Goal of the exercise: Restate word for word the entries below, starting with the line with "ultimo romanzo" and continuing through the line with "L’evento è realizzato in collaborazione con". Include both of those lines and no others.

Material supplied:

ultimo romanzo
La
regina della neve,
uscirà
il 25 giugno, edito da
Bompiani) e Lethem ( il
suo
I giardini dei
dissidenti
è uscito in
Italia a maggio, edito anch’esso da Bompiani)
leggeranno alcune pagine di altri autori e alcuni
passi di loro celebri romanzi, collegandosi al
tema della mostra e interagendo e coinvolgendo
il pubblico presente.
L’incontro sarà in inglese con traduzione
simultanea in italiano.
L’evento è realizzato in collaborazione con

==

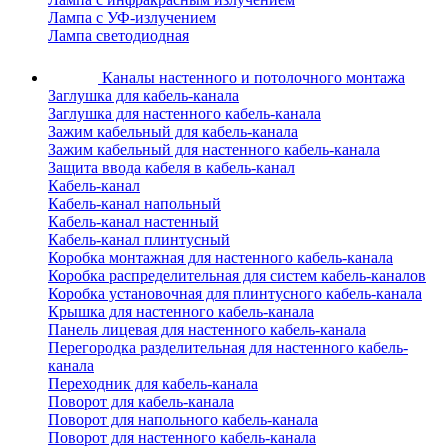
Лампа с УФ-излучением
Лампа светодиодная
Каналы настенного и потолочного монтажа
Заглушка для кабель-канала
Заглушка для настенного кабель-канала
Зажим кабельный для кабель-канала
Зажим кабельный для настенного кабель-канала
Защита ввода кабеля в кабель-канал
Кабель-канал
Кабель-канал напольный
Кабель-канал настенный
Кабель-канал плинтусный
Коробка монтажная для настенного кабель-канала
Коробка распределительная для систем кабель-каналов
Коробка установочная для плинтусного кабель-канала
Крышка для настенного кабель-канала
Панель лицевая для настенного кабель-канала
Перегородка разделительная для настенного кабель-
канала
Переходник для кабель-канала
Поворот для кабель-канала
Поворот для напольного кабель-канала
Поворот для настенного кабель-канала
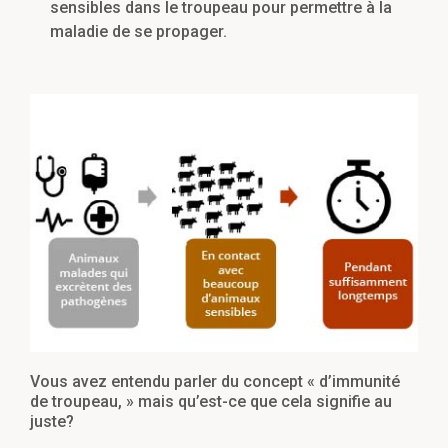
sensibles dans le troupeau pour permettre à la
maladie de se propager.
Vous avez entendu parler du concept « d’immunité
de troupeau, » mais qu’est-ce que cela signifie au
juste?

Answer:
ultimo romanzo
La
regina della neve,
uscirà
il 25 giugno, edito da
Bompiani) e Lethem ( il
suo
I giardini dei
dissidenti
è uscito in
Italia a maggio, edito anch’esso da Bompiani)
leggeranno alcune pagine di altri autori e alcuni
passi di loro celebri romanzi, collegandosi al
tema della mostra e interagendo e coinvolgendo
il pubblico presente.
L’incontro sarà in inglese con traduzione
simultanea in italiano.
L’evento è realizzato in collaborazione con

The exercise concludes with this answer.